### Material provided
Start of Block

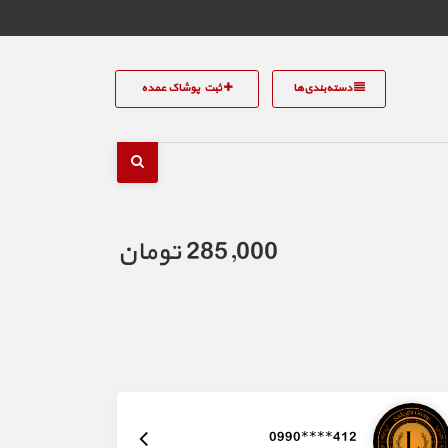
دسته‌بندی‌ها
ثبت پوشاک عمده
285,000 تومان
0990****412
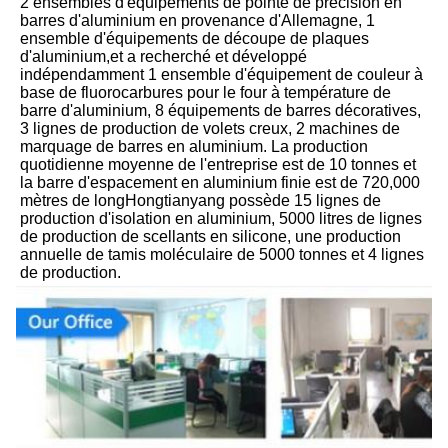
2 ensembles d'équipements de pointe de précision en 
barres d'aluminium en provenance d'Allemagne, 1 
ensemble d'équipements de découpe de plaques 
d'aluminium,et a recherché et développé 
indépendamment 1 ensemble d'équipement de couleur à 
base de fluorocarbures pour le four à température de 
barre d'aluminium, 8 équipements de barres décoratives, 
3 lignes de production de volets creux, 2 machines de 
marquage de barres en aluminium. La production 
quotidienne moyenne de l'entreprise est de 10 tonnes et 
la barre d'espacement en aluminium finie est de 720,000 
mètres de longHongtianyang possède 15 lignes de 
production d'isolation en aluminium, 5000 litres de lignes 
de production de scellants en silicone, une production 
annuelle de tamis moléculaire de 5000 tonnes et 4 lignes 
de production.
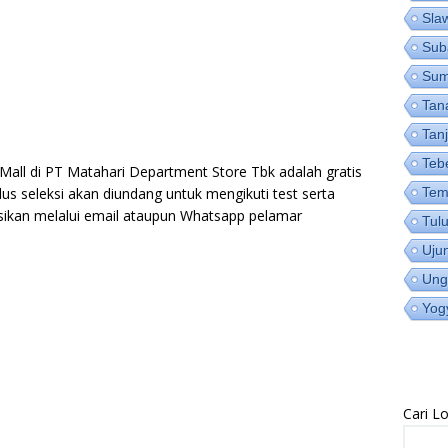
Sla
Sub
Su
Tan
Tan
Teb
 Mall di PT Matahari Department Store Tbk adalah gratis
lus seleksi akan diundang untuk mengikuti test serta
Tem
asikan melalui email ataupun Whatsapp pelamar
Tul
Uju
Ung
Yog
Cari 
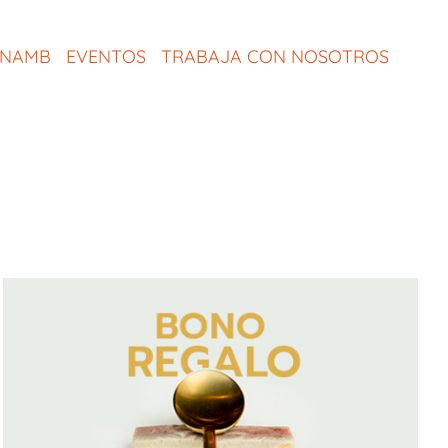
ONAMB
EVENTOS
TRABAJA CON NOSOTROS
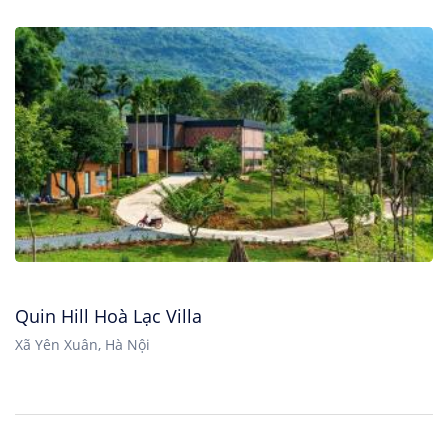
Quin Hill Hoà Lạc Villa
Xã Yên Xuân, Hà Nội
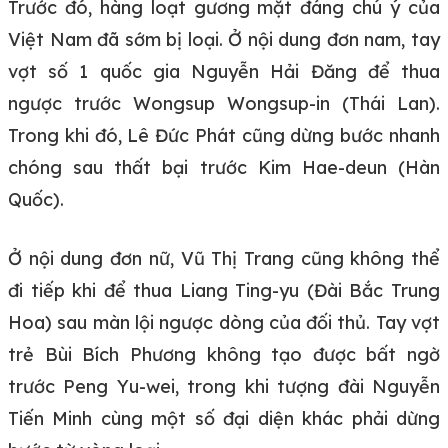
Trước đó, hàng loạt gương mặt đáng chú ý của
Việt Nam đã sớm bị loại. Ở nội dung đơn nam, tay
vợt số 1 quốc gia Nguyễn Hải Đăng để thua
ngược trước Wongsup Wongsup-in (Thái Lan).
Trong khi đó, Lê Đức Phát cũng dừng bước nhanh
chóng sau thất bại trước Kim Hae-deun (Hàn
Quốc).
Ở nội dung đơn nữ, Vũ Thị Trang cũng không thể
đi tiếp khi để thua Liang Ting-yu (Đài Bắc Trung
Hoa) sau màn lội ngược dòng của đối thủ. Tay vợt
trẻ Bùi Bích Phương không tạo được bất ngờ
trước Peng Yu-wei, trong khi tượng đài Nguyễn
Tiến Minh cùng một số đại diện khác phải dừng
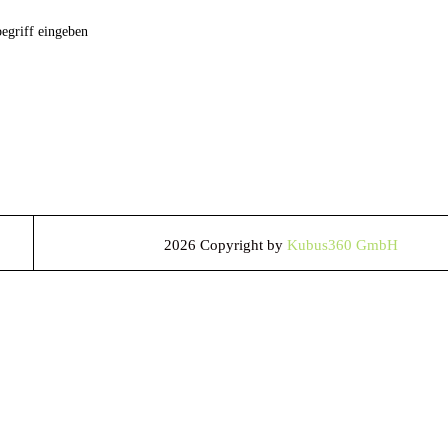
h
2026 Copyright by
Kubus360 GmbH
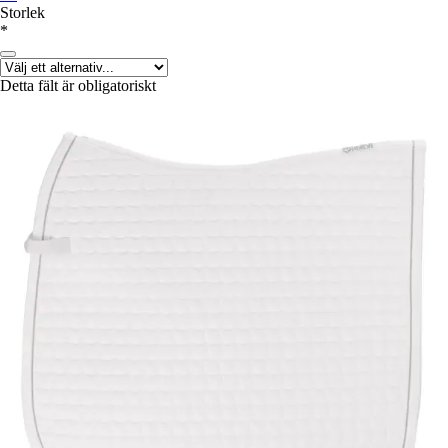
Storlek
*
Detta fält är obligatoriskt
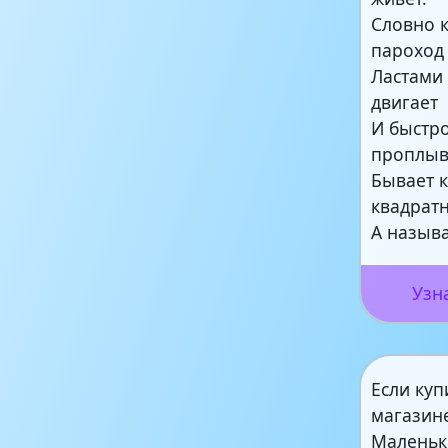
Словно 
пароход
Ластами
двигает
И быстр
проплыв
Бывает к
квадрат
А назыв
Узн
Если куп
магазин
Маленьк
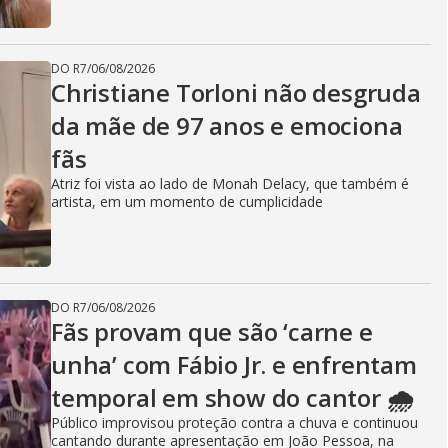
DO R7
/
06/08/2026
Christiane Torloni não desgruda
da mãe de 97 anos e emociona
fãs
Atriz foi vista ao lado de Monah Delacy, que também é
artista, em um momento de cumplicidade
DO R7
/
06/08/2026
Fãs provam que são ‘carne e
unha’ com Fábio Jr. e enfrentam
temporal em show do cantor 🌧️
Público improvisou proteção contra a chuva e continuou
cantando durante apresentação em João Pessoa, na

End of Block

Repeat only what runs from the first line of the records above to the line with "TRABAJA CON NOSOTROS", both included, word for word, minus the pictures.

### Solution
دسته‌بندی‌ها
ثبت پوشاک عمده
285,000 تومان
0990****412
2 ensembles d'équipements de pointe de précision en 
barres d'aluminium en provenance d'Allemagne, 1 
ensemble d'équipements de découpe de plaques 
d'aluminium,et a recherché et développé 
indépendamment 1 ensemble d'équipement de couleur à 
base de fluorocarbures pour le four à température de 
barre d'aluminium, 8 équipements de barres décoratives, 
3 lignes de production de volets creux, 2 machines de 
marquage de barres en aluminium. La production 
quotidienne moyenne de l'entreprise est de 10 tonnes et 
la barre d'espacement en aluminium finie est de 720,000 
mètres de longHongtianyang possède 15 lignes de 
production d'isolation en aluminium, 5000 litres de lignes 
de production de scellants en silicone, une production 
annuelle de tamis moléculaire de 5000 tonnes et 4 lignes 
de production.
Sla
Sub
Su
Tan
Tan
Teb
 Mall di PT Matahari Department Store Tbk adalah gratis
lus seleksi akan diundang untuk mengikuti test serta
Tem
asikan melalui email ataupun Whatsapp pelamar
Tul
Uju
Ung
Yog
Cari 
ONAMB
EVENTOS
TRABAJA CON NOSOTROS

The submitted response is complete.